Records for the task section start

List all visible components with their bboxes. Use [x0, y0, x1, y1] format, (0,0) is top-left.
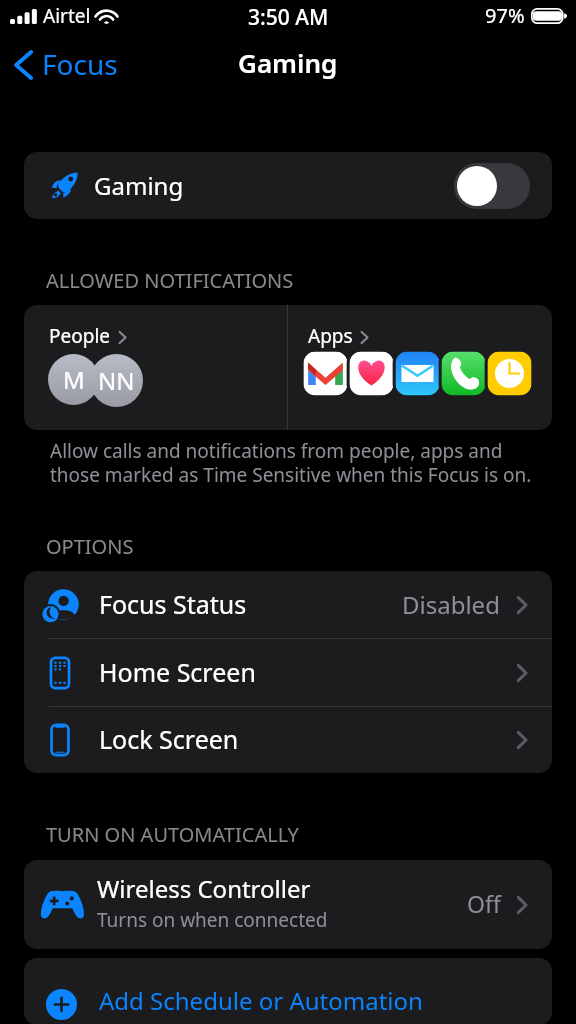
staticText: Focus Status [99, 587, 247, 621]
staticText: NN [98, 364, 135, 397]
staticText: M [63, 363, 85, 396]
staticText: OPTIONS [46, 533, 134, 560]
button[interactable]: Lock Screen [24, 707, 552, 773]
staticText: 3:50 AM [248, 3, 329, 32]
button[interactable]: Add Schedule or Automation [24, 958, 552, 1024]
button[interactable]: Toggle Gaming Focus [454, 163, 530, 209]
button[interactable]: Apps [288, 305, 552, 430]
staticText: Turns on when connected [97, 907, 328, 933]
staticText: ALLOWED NOTIFICATIONS [46, 267, 294, 294]
staticText: Off [467, 888, 501, 919]
staticText: Focus [42, 45, 118, 83]
staticText: Add Schedule or Automation [99, 984, 423, 1017]
button[interactable]: Back to Focus [10, 43, 122, 87]
staticText: Gaming [238, 45, 338, 80]
staticText: 97% [485, 2, 525, 29]
staticText: Wireless Controller [97, 872, 311, 905]
button[interactable]: Wireless Controller [24, 860, 552, 949]
button[interactable]: Focus Status [24, 571, 552, 638]
staticText: Apps [308, 323, 353, 349]
staticText: Gaming [94, 169, 184, 202]
staticText: People [49, 323, 111, 349]
staticText: TURN ON AUTOMATICALLY [46, 821, 299, 848]
staticText: Home Screen [99, 655, 256, 689]
staticText: Airtel [43, 3, 91, 29]
button[interactable]: People [24, 305, 287, 430]
staticText: Allow calls and notifications from peopl… [50, 438, 540, 487]
staticText: Lock Screen [99, 722, 239, 756]
staticText: Disabled [402, 588, 500, 621]
button[interactable]: Home Screen [24, 639, 552, 706]
button[interactable]: Gaming [24, 152, 552, 219]
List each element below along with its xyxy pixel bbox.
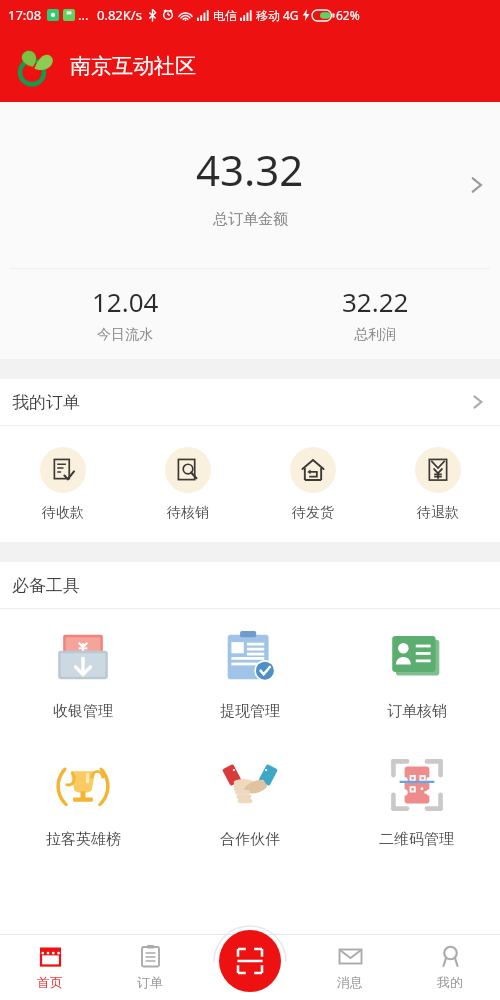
button[interactable]: 待收款 [0,426,125,542]
staticText: 二维码管理 [379,830,454,849]
staticText: 收银管理 [53,702,113,721]
staticText: 必备工具 [12,575,80,596]
button[interactable]: 扫一扫 Scan [219,930,281,992]
staticText: 12.04 [92,284,159,319]
staticText: 今日流水 [97,326,153,344]
staticText: 62% [336,7,360,23]
staticText: 我的 [437,974,463,990]
button[interactable]: 我的 [400,934,500,1000]
staticText: 总订单金额 [213,210,288,229]
staticText: 订单 [137,974,163,990]
button[interactable]: 拉客英雄榜 [0,737,166,865]
button[interactable]: 收银管理 [0,609,166,737]
staticText: 待核销 [167,504,209,522]
button[interactable]: 提现管理 [166,609,333,737]
button[interactable]: 消息 [300,934,400,1000]
button[interactable]: 首页 [0,934,100,1000]
button[interactable]: 待核销 [125,426,250,542]
staticText: 提现管理 [220,702,280,721]
staticText: 订单核销 [387,702,447,721]
button[interactable]: 合作伙伴 [166,737,333,865]
button[interactable]: 二维码管理 [333,737,500,865]
button[interactable]: 32.22 [250,269,500,359]
button[interactable]: 待退款 [375,426,500,542]
staticText: ... [78,6,89,24]
button[interactable]: 43.32 [0,102,500,268]
staticText: 4G [283,7,299,23]
button[interactable]: 待发货 [250,426,375,542]
staticText: 32.22 [342,284,409,319]
staticText: 消息 [337,974,363,990]
staticText: 待收款 [42,504,84,522]
staticText: 拉客英雄榜 [46,830,121,849]
staticText: 移动 [256,8,280,23]
staticText: 南京互动社区 [70,53,196,79]
button[interactable]: 我的订单 [0,379,500,425]
button[interactable]: 订单 [100,934,200,1000]
staticText: 我的订单 [12,392,80,413]
staticText: 17:08 [8,6,42,24]
button[interactable]: 12.04 [0,269,250,359]
button[interactable]: 订单核销 [333,609,500,737]
staticText: 待发货 [292,504,334,522]
staticText: 首页 [37,974,63,990]
staticText: 合作伙伴 [220,830,280,849]
staticText: 43.32 [196,141,304,198]
staticText: 待退款 [417,504,459,522]
staticText: 总利润 [354,326,396,344]
staticText: 0.82K/s [97,6,142,24]
staticText: 电信 [213,8,237,23]
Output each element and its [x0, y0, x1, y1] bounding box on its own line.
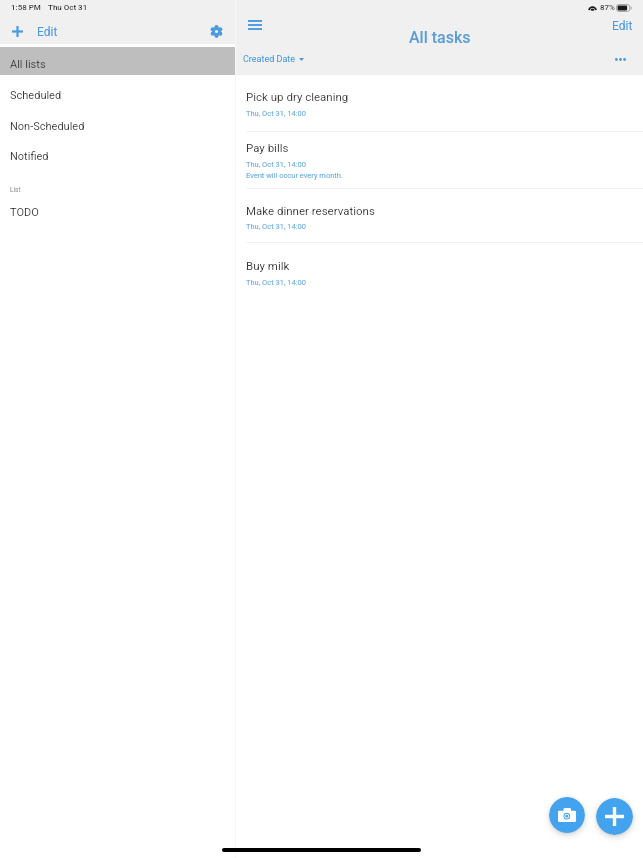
staticText: Thu, Oct 31, 14:00	[246, 160, 306, 169]
staticText: 1:58 PM	[11, 3, 41, 12]
button[interactable]: Make dinner reservations	[236, 189, 643, 243]
button[interactable]: Edit	[32, 21, 63, 43]
button[interactable]: Buy milk	[236, 242, 643, 296]
staticText: 87%	[600, 3, 615, 12]
button[interactable]: Add task	[596, 798, 633, 835]
staticText: Edit	[37, 25, 58, 39]
staticText: Scheduled	[10, 89, 62, 102]
button[interactable]: Pick up dry cleaning	[236, 75, 643, 132]
staticText: Created Date	[243, 54, 296, 65]
staticText: Non-Scheduled	[10, 120, 85, 133]
staticText: All tasks	[409, 28, 471, 47]
button[interactable]: Take photo	[549, 797, 585, 833]
button[interactable]: Scheduled	[0, 79, 235, 110]
staticText: Edit	[612, 19, 633, 33]
staticText: Pick up dry cleaning	[246, 90, 349, 103]
staticText: List	[10, 186, 21, 194]
staticText: Pay bills	[246, 141, 289, 154]
button[interactable]: Edit	[607, 15, 638, 37]
staticText: Event will occur every month.	[246, 171, 343, 180]
staticText: Thu, Oct 31, 14:00	[246, 109, 306, 118]
button[interactable]: Menu	[240, 11, 270, 39]
button[interactable]: Non-Scheduled	[0, 110, 235, 141]
button[interactable]: Notified	[0, 140, 235, 171]
button[interactable]: Pay bills	[236, 132, 643, 189]
button[interactable]: Add list	[2, 17, 32, 45]
staticText: Thu, Oct 31, 14:00	[246, 278, 306, 287]
staticText: Thu Oct 31	[48, 3, 88, 12]
button[interactable]: Created Date	[238, 50, 309, 69]
button[interactable]: More options	[608, 47, 632, 71]
staticText: Buy milk	[246, 259, 290, 272]
button[interactable]: Settings	[201, 17, 231, 46]
button[interactable]: TODO	[0, 196, 235, 227]
button[interactable]: All lists	[0, 48, 235, 79]
staticText: All lists	[10, 58, 46, 71]
staticText: TODO	[10, 206, 39, 219]
staticText: Make dinner reservations	[246, 204, 375, 217]
staticText: Notified	[10, 150, 49, 163]
staticText: Thu, Oct 31, 14:00	[246, 222, 306, 231]
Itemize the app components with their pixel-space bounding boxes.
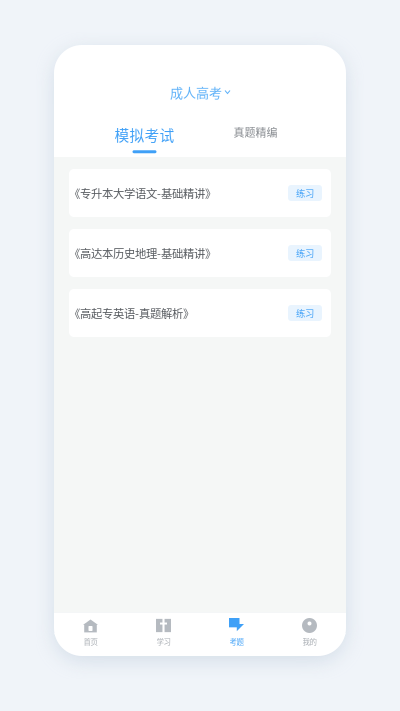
staticText: 《专升本大学语文-基础精讲》	[69, 185, 216, 201]
button[interactable]: 学习	[127, 612, 200, 656]
staticText: 首页	[84, 636, 98, 647]
staticText: 学习	[156, 636, 170, 647]
staticText: 《高起专英语-真题解析》	[69, 305, 194, 321]
button[interactable]: 模拟考试	[89, 100, 200, 157]
button[interactable]: 考题	[200, 612, 273, 656]
staticText: 模拟考试	[114, 124, 174, 145]
staticText: 真题精编	[234, 124, 278, 140]
button[interactable]: 首页	[54, 612, 127, 656]
button[interactable]: 真题精编	[200, 100, 311, 157]
staticText: 练习	[296, 186, 314, 200]
staticText: 考题	[230, 636, 244, 647]
button[interactable]: 《高达本历史地理-基础精讲》	[69, 229, 331, 277]
staticText: 《高达本历史地理-基础精讲》	[69, 245, 216, 261]
button[interactable]: 《专升本大学语文-基础精讲》	[69, 169, 331, 217]
button[interactable]: 《高起专英语-真题解析》	[69, 289, 331, 337]
staticText: 我的	[302, 636, 316, 647]
staticText: 练习	[296, 306, 314, 320]
staticText: 成人高考	[170, 82, 222, 101]
button[interactable]: 我的	[273, 612, 346, 656]
button[interactable]: 成人高考	[54, 84, 346, 100]
staticText: 练习	[296, 246, 314, 260]
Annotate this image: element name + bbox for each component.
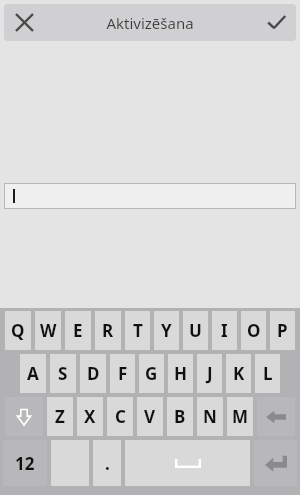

Records for the task section end

• [Task to complete] Whenever a line of the entries contains the string "真题解析", copy that line.

• [Answer to the problem]
staticText: 《高起专英语-真题解析》	[69, 305, 194, 321]
button[interactable]: 《高起专英语-真题解析》	[69, 289, 331, 337]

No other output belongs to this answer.